Extracted page text data:

---*---

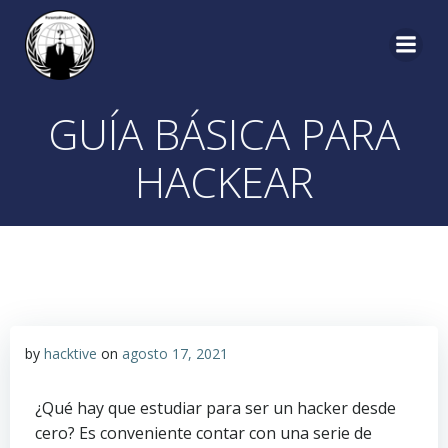
GUÍA BÁSICA PARA
HACKEAR
by
hacktive
on
agosto 17, 2021
¿Qué hay que estudiar para ser un hacker desde
cero? Es conveniente contar con una serie de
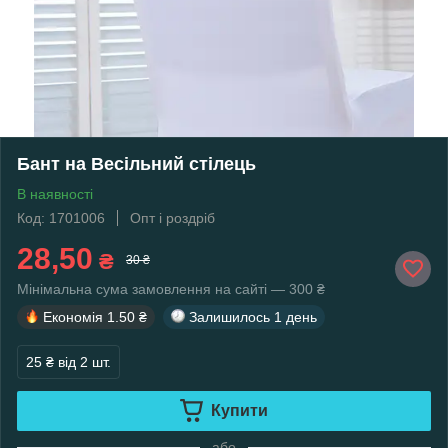
Бант на Весільний стілець
В наявності
Код: 1701006
Опт і роздріб
28,50
₴
30 ₴
Мінімальна сума замовлення на сайті — 300 ₴
Економія
1.50 ₴
Залишилось
1 день
25 ₴
від 2 шт.
Купити
або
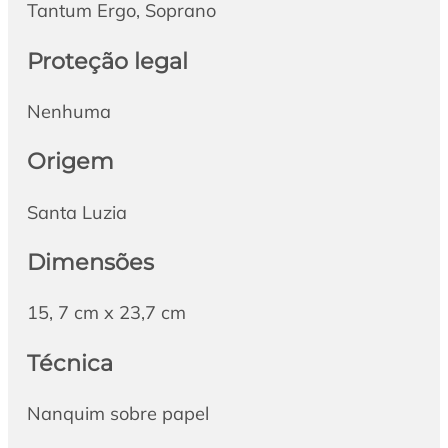
Tantum Ergo, Soprano
Proteção legal
Nenhuma
Origem
Santa Luzia
Dimensões
15, 7 cm x 23,7 cm
Técnica
Nanquim sobre papel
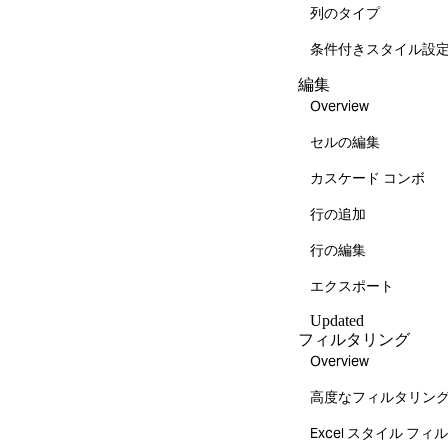
列のタイプ
条件付きスタイル設
編集
Overview
セルの編集
カスケード コンボ
行の追加
行の編集
エクスポート
Updated
フィルタリング
Overview
高度なフィルタリン
Excel スタイル フ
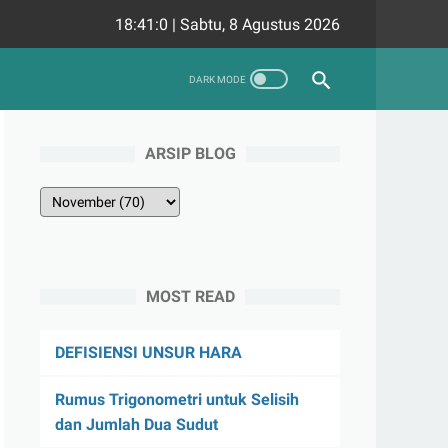
18:41:1
|
Sabtu, 8 Agustus 2026
ARSIP BLOG
MOST READ
DEFISIENSI UNSUR HARA
Rumus Trigonometri untuk Selisih
dan Jumlah Dua Sudut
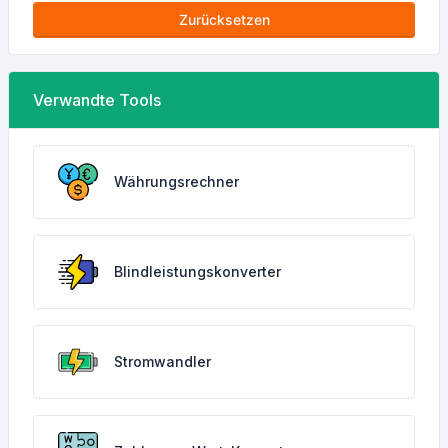
Zurücksetzen
Verwandte Tools
Währungsrechner
Blindleistungskonverter
Stromwandler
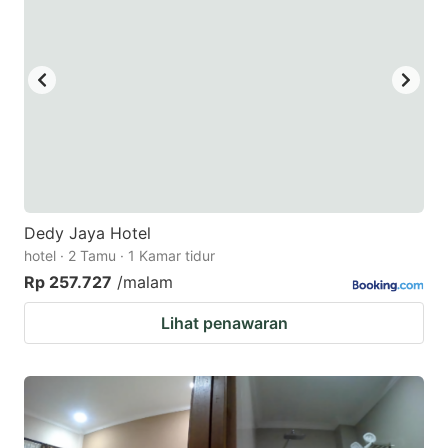
Dedy Jaya Hotel
hotel · 2 Tamu · 1 Kamar tidur
Rp 257.727
/malam
Lihat penawaran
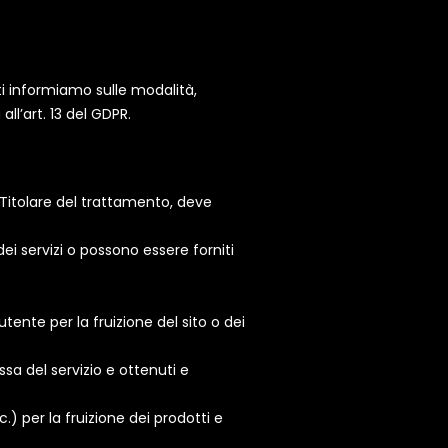
ti informiamo sulle modalità,
all’art. 13 del GDPR.
i Titolare del trattamento, deve
ei servizi o possono essere forniti
ll’utente per la fruizione del sito o dei
sa del servizio e ottenuti e
) per la fruizione dei prodotti e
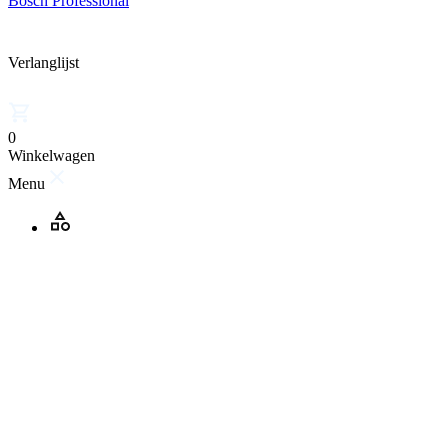
Bosch Professional
Verlanglijst
0
Winkelwagen
Menu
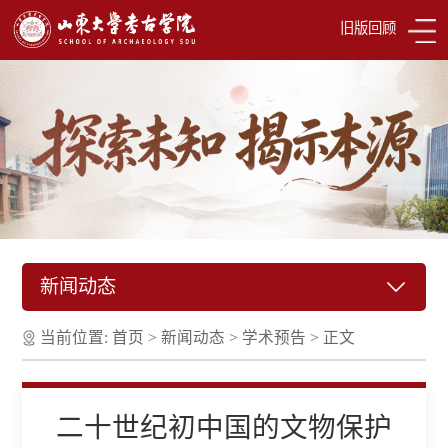
旧版回顾
新闻动态
当前位置:
首页
>
新闻动态
>
学术预告
>
正文
二十世纪初中国的文物保护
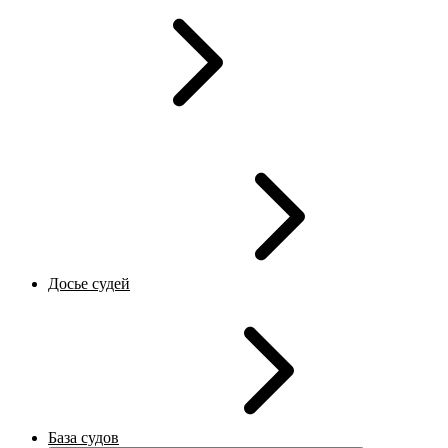
Досье судей
База судов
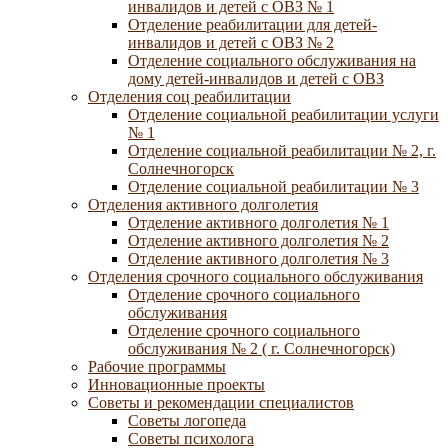
инвалидов и детей с ОВЗ № 1
Отделение реабилитации для детей-
инвалидов и детей с ОВЗ № 2
Отделение социального обслуживания на
дому детей-инвалидов и детей с ОВЗ
Отделения соц реабилитации
Отделение социальной реабилитации услуги
№ 1
Отделение социальной реабилитации № 2, г.
Солнечногорск
Отделение социальной реабилитации № 3
Отделения активного долголетия
Отделение активного долголетия № 1
Отделение активного долголетия № 2
Отделение активного долголетия № 3
Отделения срочного социального обслуживания
Отделение срочного социального
обслуживания
Отделение срочного социального
обслуживания № 2 ( г. Солнечногорск)
Рабочие программы
Инновационные проекты
Советы и рекомендации специалистов
Советы логопеда
Советы психолога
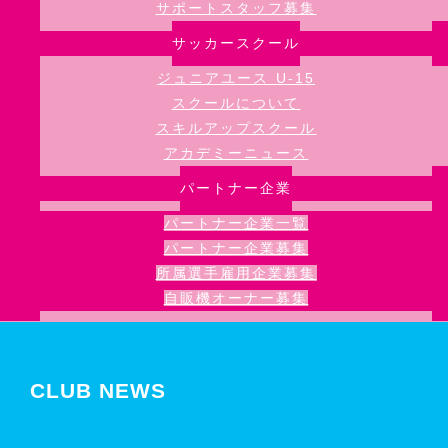
サポートスタッフ募集
サッカースクール
ジュニアユース U-15
スクールについて
スキルアップスクール
アカデミーニュース
パートナー企業
パートナー企業一覧
パートナー企業募集
所属選手雇用企業募集
自販機オーナー募集
CLUB NEWS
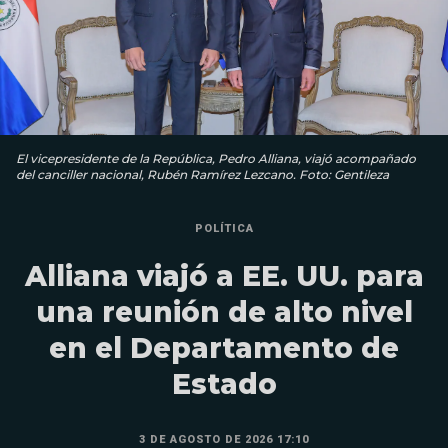
El vicepresidente de la República, Pedro Alliana, viajó acompañado
del canciller nacional, Rubén Ramírez Lezcano. Foto: Gentileza
POLÍTICA
Alliana viajó a EE. UU. para
una reunión de alto nivel
en el Departamento de
Estado
3 DE AGOSTO DE 2026 17:10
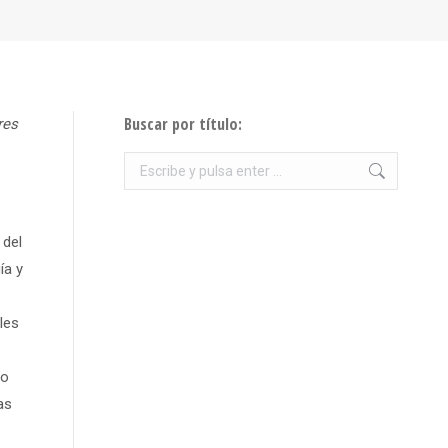
Buscar por título:
res
Buscar:
 del
ía y
ales
to
as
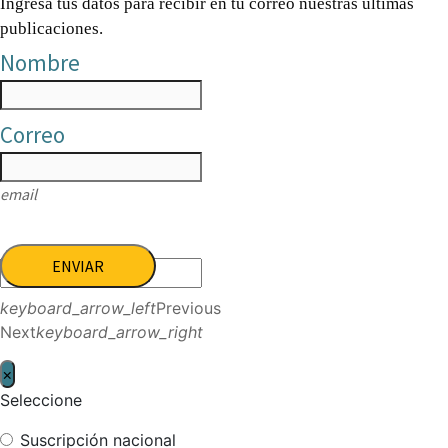
Ingresa tus datos para recibir en tu correo nuestras últimas
publicaciones.
Nombre
Correo
email
ENVIAR
keyboard_arrow_left
Previous
Next
keyboard_arrow_right
×
Seleccione
Suscripción nacional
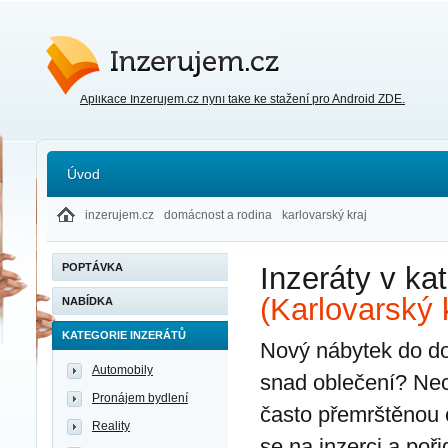
Inzerujem.cz
Aplikace Inzerujem.cz nyní také ke stažení pro Android ZDE.
Úvod
inzerujem.cz
domácnost a rodina
karlovarský kraj
POPTÁVKA
Inzeráty v kat
(Karlovarský 
NABÍDKA
KATEGORIE INZERÁTŮ
Nový nábytek do dom
Automobily
snad oblečení? Nec
Pronájem bydlení
často přemrštěnou 
Reality
se na inzerci a poř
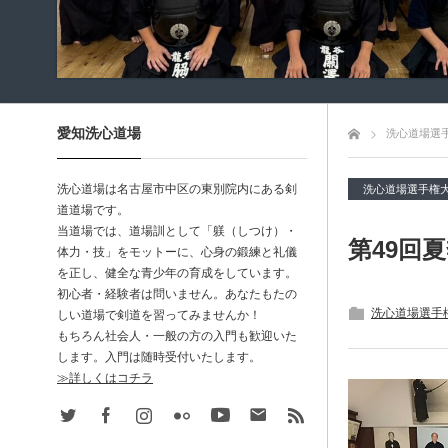
愛知洗心道場
トップページ
洗心道場選
洗心道場は名古屋市中区の東別院内にある剣
洗心道場選手権
道道場です。
当道場では、道場訓として「躾（しつけ）・
第49回
体力・技」をモットーに、心身の鍛練と礼儀
を正し、健全な青少年の育成をしています。
初心者・経験者は問いません。あなたもたの
洗心道場選手
しい道場で剣道を習ってみませんか！
もちろん社会人・一般の方の入門も歓迎いた
します。入門は随時受付いたします。
≫詳しくはコチラ
Twitter
Facebook
Instagram
Flickr
Youtube
Contact
rss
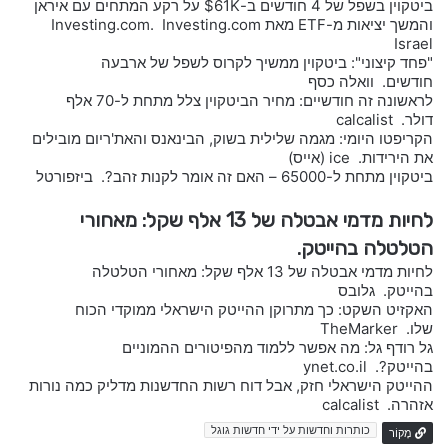
ביטקוין בשפל של 4 חודשים ב-$61K על רקע המתחים עם איראן
והמשך יציאות מ-ETF מאת Investing.com. Investing.com
Israel
"פחד קיצוני": ביטקוין ממשיך לקרוס לשפל של ארבעה
חודשים. וואלה כסף
לראשונה זה חודשיים: מחיר הביטקוין צלל מתחת ל-70 אלף
דולר. calcalist
הקריפטו היומי: מגמה שלילית בשוק, הבינאנס והאת'ריום מובילים
את הירידות. ice (אייס)
ביטקוין מתחת ל-65000 – האם זה אומר לקנות זהב?. ביזפורטל
לחיות מדמי אבטלה של 13 אלף שקל: מאחורי
הטלטלה בהייטק.
לחיות מדמי אבטלה של 13 אלף שקל: מאחורי הטלטלה
בהייטק. גלובס
האקזיט השקט: כך מתרוקן ההייטק הישראלי ממוקדי הכוח
שלו. TheMarker
גל רודף גל: מה אפשר ללמוד מהפיטורים ההמוניים
בהייטק?. ynet.co.il
ההייטק הישראלי חזק, אבל דוח רשות החדשנות מדליק כמה נורות
אזהרה. calcalist
כותרות וחדשות על ידי חדשות גוגל
מָקוֹר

---*---

What you will do:
Can the entries above be repeated exactly, without their pictures?

Task response:
GUÍA BÁSICA PARA
HACKEAR
by
hacktive
on
agosto 17, 2021
¿Qué hay que estudiar para ser un hacker desde
cero? Es conveniente contar con una serie de
Бант на Весільний стілець
В наявності
Код: 1701006
Опт і роздріб
28,50
₴
30 ₴
Мінімальна сума замовлення на сайті — 300 ₴
Економія
1.50 ₴
Залишилось
1 день
25 ₴
від 2 шт.
Купити
або
Tantum Ergo, Soprano
Proteção legal
Nenhuma
Origem
Santa Luzia
Dimensões
15, 7 cm x 23,7 cm
Técnica
Nanquim sobre papel
列のタイプ
条件付きスタイル設
編集
Overview
セルの編集
カスケード コンボ
行の追加
行の編集
エクスポート
Updated
フィルタリング
Overview
高度なフィルタリン
Excel スタイル フ
18:41:1
|
Sabtu, 8 Agustus 2026
ARSIP BLOG
MOST READ
DEFISIENSI UNSUR HARA
Rumus Trigonometri untuk Selisih
dan Jumlah Dua Sudut
Zurücksetzen
Verwandte Tools
Währungsrechner
Blindleistungskonverter
Stromwandler
Dedy Jaya Hotel
hotel · 2 Tamu · 1 Kamar tidur
Rp 257.727
/malam
Lihat penawaran
ti informiamo sulle modalità,
all’art. 13 del GDPR.
i Titolare del trattamento, deve
ei servizi o possono essere forniti
ll’utente per la fruizione del sito o dei
sa del servizio e ottenuti e
) per la fruizione dei prodotti e
Bosch Professional
Verlanglijst
0
Winkelwagen
Menu
旧版回顾
新闻动态
当前位置:
首页
>
新闻动态
>
学术预告
>
正文
二十世纪初中国的文物保护
Досье судей
База судов
инвалидов и детей с ОВЗ № 1
Отделение реабилитации для детей-
инвалидов и детей с ОВЗ № 2
Отделение социального обслуживания на
дому детей-инвалидов и детей с ОВЗ
Отделения соц реабилитации
Отделение социальной реабилитации услуги
№ 1
Отделение социальной реабилитации № 2, г.
Солнечногорск
Отделение социальной реабилитации № 3
Отделения активного долголетия
Отделение активного долголетия № 1
Отделение активного долголетия № 2
Отделение активного долголетия № 3
Отделения срочного социального обслуживания
Отделение срочного социального
обслуживания
Отделение срочного социального
обслуживания № 2 ( г. Солнечногорск)
Рабочие программы
Инновационные проекты
Советы и рекомендации специалистов
Советы логопеда
Советы психолога
サポートスタッフ募集
サッカースクール
ジュニアユース U-15
スクールについて
スキルアップスクール
アカデミーニュース
パートナー企業
パートナー企業一覧
パートナー企業募集
所属選手雇用企業募集
自販機オーナー募集
CLUB NEWS
El vicepresidente de la República, Pedro Alliana, viajó acompañado
del canciller nacional, Rubén Ramírez Lezcano. Foto: Gentileza
POLÍTICA
Alliana viajó a EE. UU. para
una reunión de alto nivel
en el Departamento de
Estado
3 DE AGOSTO DE 2026 17:10
Buscar por título:
res
Buscar:
 del
ía y
ales
to
as
Ingresa tus datos para recibir en tu correo nuestras últimas
publicaciones.
Nombre
Correo
email
ENVIAR
keyboard_arrow_left
Previous
Next
keyboard_arrow_right
×
Seleccione
Suscripción nacional
Inzerujem.cz
Aplikace Inzerujem.cz nyní také ke stažení pro Android ZDE.
Úvod
inzerujem.cz
domácnost a rodina
karlovarský kraj
POPTÁVKA
Inzeráty v kat
(Karlovarský 
NABÍDKA
KATEGORIE INZERÁTŮ
Nový nábytek do dom
Automobily
snad oblečení? Nec
Pronájem bydlení
často přemrštěnou 
Reality
se na inzerci a poř
愛知洗心道場
トップページ
洗心道場選
洗心道場は名古屋市中区の東別院内にある剣
洗心道場選手権
道道場です。
当道場では、道場訓として「躾（しつけ）・
第49回
体力・技」をモットーに、心身の鍛練と礼儀
を正し、健全な青少年の育成をしています。
初心者・経験者は問いません。あなたもたの
洗心道場選手
しい道場で剣道を習ってみませんか！
もちろん社会人・一般の方の入門も歓迎いた
します。入門は随時受付いたします。
≫詳しくはコチラ
Twitter
Facebook
Instagram
Flickr
Youtube
Contact
rss
ביטקוין בשפל של 4 חודשים ב-$61K על רקע המתחים עם איראן
והמשך יציאות מ-ETF מאת Investing.com. Investing.com
Israel
"פחד קיצוני": ביטקוין ממשיך לקרוס לשפל של ארבעה
חודשים. וואלה כסף
לראשונה זה חודשיים: מחיר הביטקוין צלל מתחת ל-70 אלף
דולר. calcalist
הקריפטו היומי: מגמה שלילית בשוק, הבינאנס והאת'ריום מובילים
את הירידות. ice (אייס)
ביטקוין מתחת ל-65000 – האם זה אומר לקנות זהב?. ביזפורטל
לחיות מדמי אבטלה של 13 אלף שקל: מאחורי
הטלטלה בהייטק.
לחיות מדמי אבטלה של 13 אלף שקל: מאחורי הטלטלה
בהייטק. גלובס
האקזיט השקט: כך מתרוקן ההייטק הישראלי ממוקדי הכוח
שלו. TheMarker
גל רודף גל: מה אפשר ללמוד מהפיטורים ההמוניים
בהייטק?. ynet.co.il
ההייטק הישראלי חזק, אבל דוח רשות החדשנות מדליק כמה נורות
אזהרה. calcalist
כותרות וחדשות על ידי חדשות גוגל
מָקוֹר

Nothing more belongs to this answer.